→ **Work task**: Output only this range of the data below: the line that contains "gioco. Sul palco verrà premiato il progetto" through the final line, both ends included, each retyped exactly.

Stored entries
______________________________

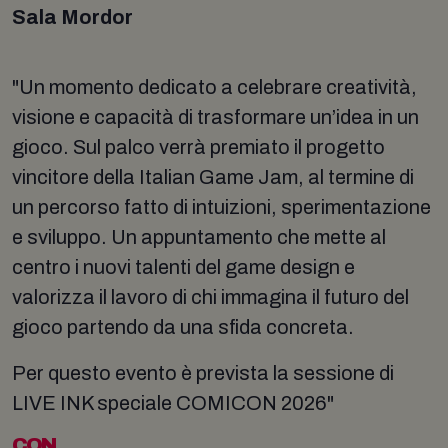
Sala Mordor
"Un momento dedicato a celebrare creatività,
visione e capacità di trasformare un’idea in un
gioco. Sul palco verrà premiato il progetto
vincitore della Italian Game Jam, al termine di
un percorso fatto di intuizioni, sperimentazione
e sviluppo. Un appuntamento che mette al
centro i nuovi talenti del game design e
valorizza il lavoro di chi immagina il futuro del
gioco partendo da una sfida concreta.
Per questo evento è prevista la sessione di
LIVE INK speciale COMICON 2026"
CON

______________________________

→ **Task result**:
gioco. Sul palco verrà premiato il progetto
vincitore della Italian Game Jam, al termine di
un percorso fatto di intuizioni, sperimentazione
e sviluppo. Un appuntamento che mette al
centro i nuovi talenti del game design e
valorizza il lavoro di chi immagina il futuro del
gioco partendo da una sfida concreta.
Per questo evento è prevista la sessione di
LIVE INK speciale COMICON 2026"
CON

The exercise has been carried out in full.